Anyhow, I questioned them about this.  If God is a mere "experience" of the Holy Ghost, then how do we know it is not just our brains getting a high off brain chemicals, the music and social gatherings?  I feel good when I'm dancing or doing Zumba, is that adrenaline-emotional rush God?  I don't think so...


The Bible
Then I questioned about their ideas on the Bible. They value the Bible so much, but could not defend it.  When I asked where in the Bible does the Bible list itself, they looked at me with a stone wall face.  I was asking where in the Bible does the Bible state what books should make up the Bible.  If the Bible is God's word and has the answers, then surely it would have answers about how it is supposed to be organized right?  Well they didn't answer this.  Then I questioned them about sola Scriptura.  If the Scriptures is all we need, then why attend a Church at all?  Why does the minister read a passage and then gives a sermon?  Shouldn't have the Bible spoken to us already and therefore we have no need for anything extra?


Christian Elitism
Moreover, I didn't like their judgmental tone.  They seemed to have an ax to grind with everyone who does not agree with them and insulted me in an aggressive neurotic manner.


Eastern Orthodox
I met some Eastern rite Orthodox folks and questioned them.  However, they seemed to have many contradictions in their beliefs.  Their prayers were also so clouded with ritualism that to an atheist it would be impossible to decipher what the heck was going on. I remember seeing smoke appear out of nowhere and thinking batman was about to pop out; and not to mention all the chants and random movements that were "interesting" but had no meaning to me.

Catholic Church
Then came the Catholics.  I read up on them, got a catechism and read it, etc. I loved how the Catechism is set up with citations and explanations of why Catholics believe.  This helped me do more research.  I looked up those cites and then looked at more and more.  I fell in love with the order and academic tone the Church presented.  As a student of Science, naturally Science was my "religion."  Therefore, I had to measure all these ideas against it.  Catholicism was the only religion I saw as promoting science and literally developed it as we know it today.  They sponsored scientists, have observatories and encourage it.   Many clergy are scientists!  I eventually met Msgr Albacete who was a physicist at Nasa and a former atheist. How cool was that for ME - a young atheist physics student?  I felt at home.

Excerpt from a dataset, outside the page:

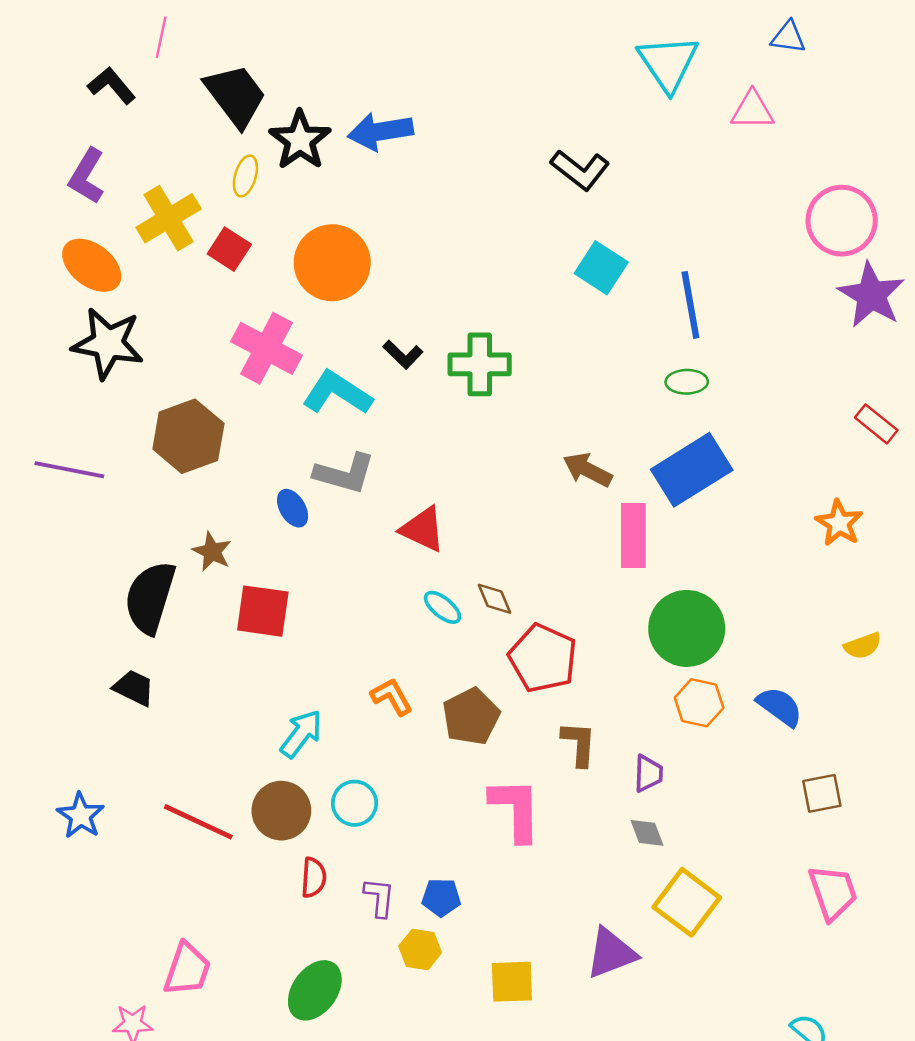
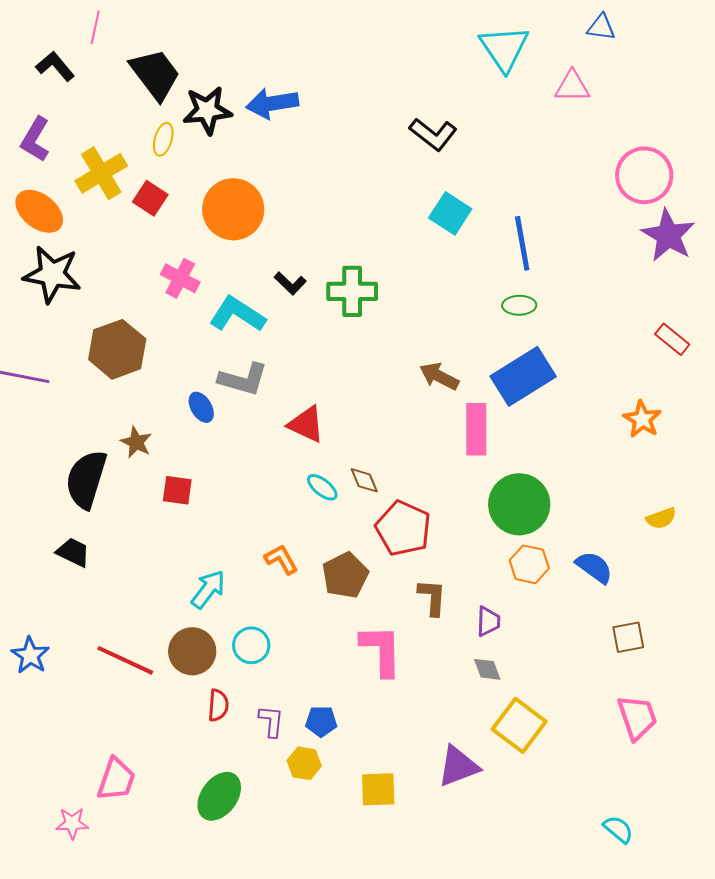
black star: (300, 140) -> (207, 110), turned 30
pink cross: (266, 348) -> (180, 278), size x0.7
red square: (263, 611) -> (177, 490), size x0.7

One of the major times God got my attention
However, I never stepped foot in a Catholic building.  This came way after when this random lady approached me and called me "father."   I was dressed like an urban youth from NYC and she called me "father" and asked me to pray for her daughter.  This just sent chills through my spine.  I did not know what to say only that I wasn't a "father" but nonetheless went to the Church nearby with her and we prayed - or she did because I did not know the words she was using.  But I did do something mentally and basically said, "Ok mister sky inter-dimensional entity, this is your chance, stop hiding."

I felt this peace like the peace a child feels when he/she is in his/her mother's arms - nothing matters anymore, no worries, no stresses, just this never ending peace that fills you inside and you literally feel like you're glowing.  That's when I realized that there is something about this God stuff that is for real.  I was not "stimulated" by emotions, music or a social gathering as with the Evangelicals.  I was with this lady in a dark empty Catholic building, no music, just the random car horns from traffic outside echoing.  God made the move.

To add to to the "chills," the lady stepped to the vestibule to get "holy water" and I went after her a few seconds later to ask her name and observe this act and she was not there.  I stepped outside and no one was around.  Either she ran like Flash or was transported to the Enterprise because she just vanished.  I know she did not leave because I would've seen the sunlight enter as the front door opened, but no such thing happened.  Those doors were the only exit and entrance.


Eh... not sure.... I need more proof
However, I didn't join then.  I still did more research being the skeptic that I was and still am.  As an atheist, I had to find an answer.

"Oh it was the mind " "no it was an illusion"  "no it was something I ate that day."

We try hard to knock down anything supernatural even if our answers are ridiculous.  Well as you can see, God won.  :)   I ended up in Catholicism for the mere fact that it is scientific, academic, can be traced to Christ/disciples, makes more sense when compared to other non-Christian views, and is a feared global force that never changes despite the tides of the world.

In the media, it is the Catholic Church that is always focused upon.  Her voice is so strong that governments, the media, even academia must listen even when they do not agree.  This would make sense since the Church is Christ's body and Christ did speak with authority even when people disagreed with him.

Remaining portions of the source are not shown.